Camping Recipes for the Grill


I am in love with the grill my parents gave me for my birthday last summer. It's a portable Weber but big enough to use for a backyard bbq. So any opportunity to use my sweet love is a great one. After a very cold winter, we took full advantage of the first signs of spring (and Brian's spring break) and went camping.

By recommendation of our roommate, we spent an amazingly relaxing weekend at Valley View Hot Springs, about 4 hours south of Boulder. There were about 5 natural hot springs overlooking views of the valley and snow capped mountains, as well as a heated hot tub and sauna. But there is more...it turned out to my surprise to be a "clothing optional" property...and apparently everyone but me and about one other girl opted for the full monty!


So after an invigorating and relaxing day of soaking...the time had come for a reunion with my summer love. The first night's menu was pretty simple since we didn't get around to making dinner till about 8pm. We enjoyed oil-free mixed veggies tossed in lemon, crushed red pepper, and garlic. Brian gave me this super awesome grilling basket which is the most amazing grilling accessory. All I did was toss em in the basket and heat on medium heat, for about 10-15 minutes, tossing a couple times. The veggies were paired with grilled sweet potato slices...which apparently missed their usual oil coating and turned out dry and burnt in parts :( I think if I mixed them in with the veggies the moisture of the other veggies and the protection of the veggie basket would have solved this problem.

Best part though....GRILLED BANANAS for dessert! Woohoo! Just slice a banana in half and throw on the grill at medium heat, turning once after about 5 minutes. I put cinnamon on top of the banana too, just because Brian loves cinnamon. Got a little carried away with the kiwi slices, but hey, camping is a dorky fun past time anyway.
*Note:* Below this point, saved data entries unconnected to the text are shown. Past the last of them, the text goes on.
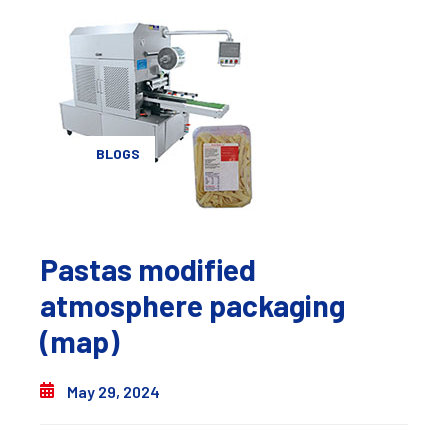
BLOGS
Pastas modified
atmosphere packaging
(map)
May 29, 2024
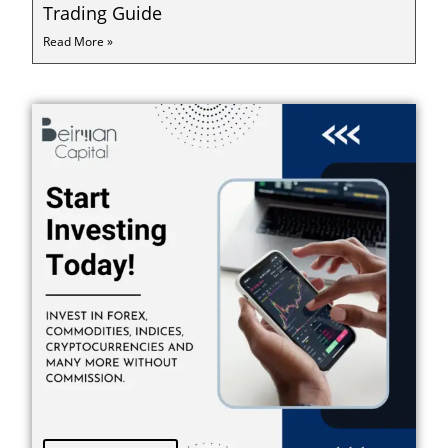
Trading Guide
Read More »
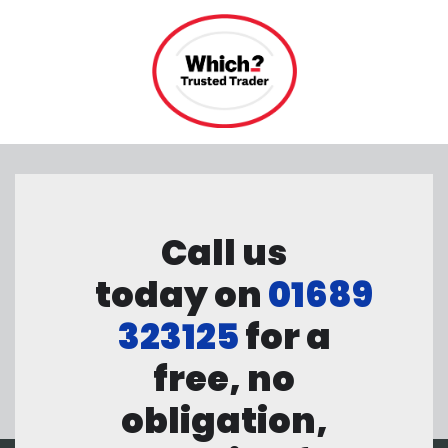
Call us
today on
01689
323125
for a
free, no
obligation,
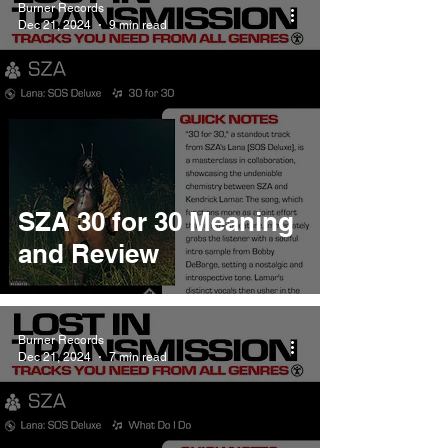
Burner Records
Dec 21, 2024
9 min read
SZA 30 for 30 Meaning
and Review
Burner Records
Dec 21, 2024
7 min read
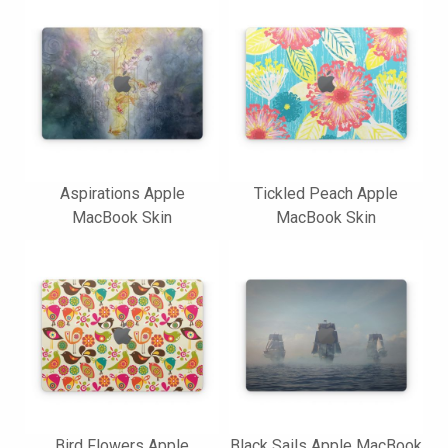
Aspirations Apple
Tickled Peach Apple
MacBook Skin
MacBook Skin
Bird Flowers Apple
Black Sails Apple MacBook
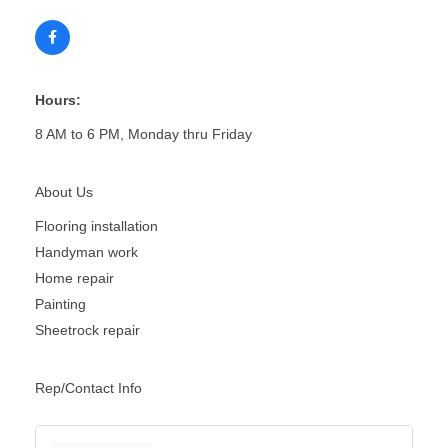
Hours:
8 AM to 6 PM, Monday thru Friday
About Us
Flooring installation
Handyman work
Home repair
Painting
Sheetrock repair
Rep/Contact Info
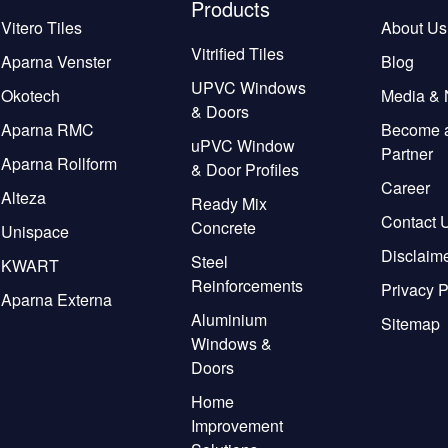
Products
Vitero Tiles
About Us
Vitrified Tiles
Aparna Venster
Blog
UPVC Windows
Okotech
Media &
& Doors
Aparna RMC
Become 
uPVC Window
Partner
Aparna Rollform
& Door Profiles
Career
Alteza
Ready Mix
Contact 
Concrete
Unispace
Disclaim
Steel
KWART
Reinforcements
Privacy P
Aparna Externa
Aluminium
Sitemap
Windows &
Doors
Home
Improvement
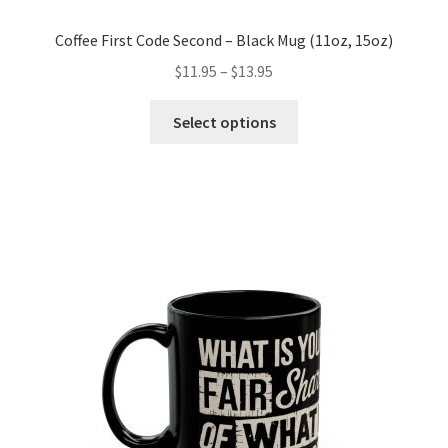
Coffee First Code Second – Black Mug (11oz, 15oz)
Price
$
11.95
–
$
13.95
range:
This
$11.95
Select options
product
through
has
$13.95
multiple
variants.
The
options
may
be
chosen
on
the
product
page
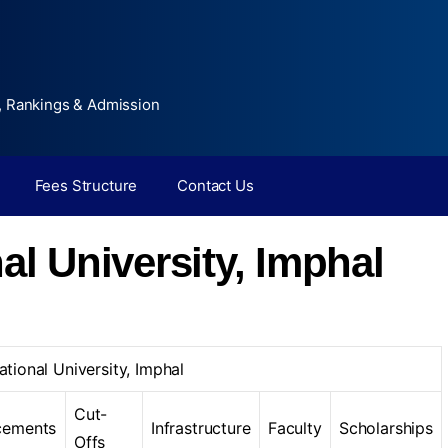
, Rankings & Admission
Fees Structure
Contact Us
al University, Imphal
ational University, Imphal
Cut-
cements
Infrastructure
Faculty
Scholarships
Offs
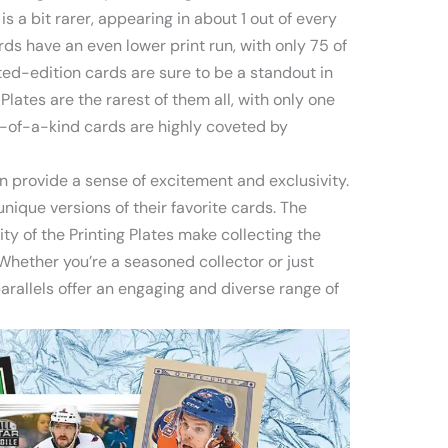
is a bit rarer, appearing in about 1 out of every
ds have an even lower print run, with only 75 of
ted-edition cards are sure to be a standout in
g Plates are the rarest of them all, with only one
-of-a-kind cards are highly coveted by
an provide a sense of excitement and exclusivity.
unique versions of their favorite cards. The
ity of the Printing Plates make collecting the
Whether you’re a seasoned collector or just
parallels offer an engaging and diverse range of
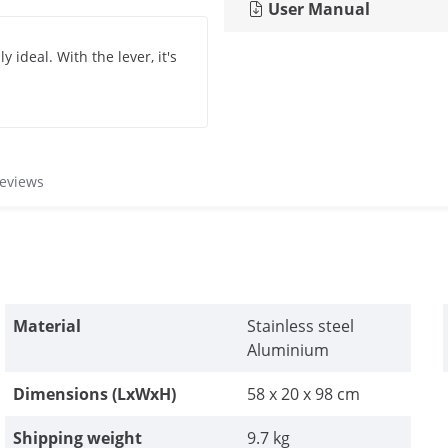
User Manual
ly ideal. With the lever, it's
reviews
Material
Stainless steel
Aluminium
Dimensions (LxWxH)
58 x 20 x 98 cm
Shipping weight
9.7 kg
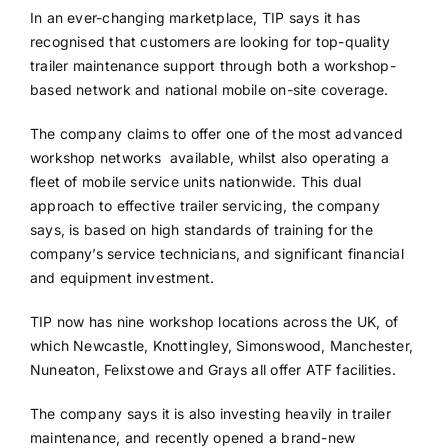
In an ever-changing marketplace, TIP says it has
recognised that customers are looking for top-quality
trailer maintenance support through both a workshop-
based network and national mobile on-site coverage.
The company claims to offer one of the most advanced
workshop networks available, whilst also operating a
fleet of mobile service units nationwide. This dual
approach to effective trailer servicing, the company
says, is based on high standards of training for the
company’s service technicians, and significant financial
and equipment investment.
TIP now has nine workshop locations across the UK, of
which Newcastle, Knottingley, Simonswood, Manchester,
Nuneaton, Felixstowe and Grays all offer ATF facilities.
The company says it is also investing heavily in trailer
maintenance, and recently opened a brand-new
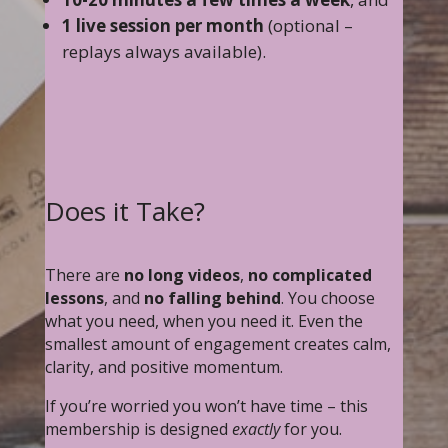
1 live session per month
(optional –
replays always available).
Does it Take?
There are
no long videos
,
no complicated
lessons
, and
no falling behind
. You choose
what you need, when you need it. Even the
smallest amount of engagement creates calm,
clarity, and positive momentum.
If you’re worried you won’t have time – this
membership is designed
exactly
for you.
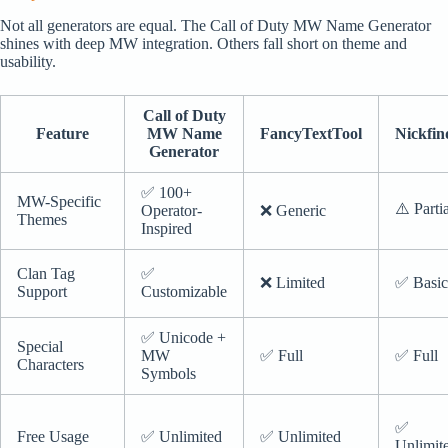
Not all generators are equal. The Call of Duty MW Name Generator
shines with deep MW integration. Others fall short on theme and
usability.
Call of Duty
Feature
MW Name
FancyTextTool
Nickfin
Generator
✅ 100+
MW-Specific
⚠️ Parti
Operator-
❌ Generic
Themes
Inspired
Clan Tag
✅
❌ Limited
✅ Basic
Support
Customizable
✅ Unicode +
Special
MW
✅ Full
✅ Full
Characters
Symbols
✅
Free Usage
✅ Unlimited
✅ Unlimited
Unlimit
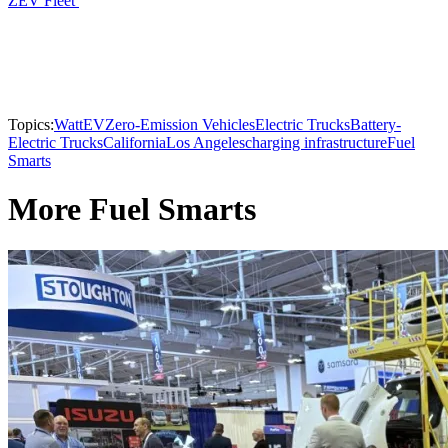
ZEV Fleet
Topics:
WattEV
Zero-Emission Vehicles
Electric Trucks
Battery-
Electric Trucks
California
Los Angeles
charging infrastructure
Fuel
Smarts
More Fuel Smarts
Following dinner we enjoyed the giant full moon and the toasty sauna to warm us up before a cold night in the upper 20's! I got a bit crazy taking pictures of Super Moon, but here are a few highlights.
 


On Sunday (after Brian went for a 1 1/2 hour run on the trails and I packed up our tent and gear) we headed off for a hike in the pleasant sunshine. The trail promised a destination of a BAT CAVE! Had to try it out. Unfortunately, it is not bat season, but we did visit the huge cave that was created when a mine caved in, exposing entry to a crazy network of tunnels. All of this was blocked off for safety, but we enjoyed a picnic lunch in front of the cave, sheltered from the crazy strong winds that we've now come to know as a Colorado staple. I found veggies and squash hummus to be a super simple hikers lunch. Added bonus...before I left I made the hummus with sun-dried tomatoes! (one of brian's fav's). It was delicious and refreshing. Oh yeah...and I made flax crackers before leaving too, which worked as a great gluten free hiking and camping snack.



Veggies and sundried tomato hummus 





Mexi-style Grilled Portabello Mushrooms 
We hit the hot tub and sauna one more time when we got back. And then enjoyed a delicious dinner of  grilled portabello mushrooms topped with grilled bell pepper, onion, and tomato slices and guacamole. On medium heat, I grilled the portabellos straight on the grate with a little lemon juice. Meanwhile the peppers sizzled in the awesome veggie basket, tossed with lemon juice, cayenne, garlic, and CRP. After 5 minutes on each side I put the mushrooms on top of the veggies and heated the sprouted corn tortillas in their place for a few minutes on each side. Meanwhile,  Brian prepared some dehydrated beans which we brought in case we decided to backpack in to a site. Threw all that together and what a colorful camping meal to close out a weekend of outdoors, naturalism, and relaxation.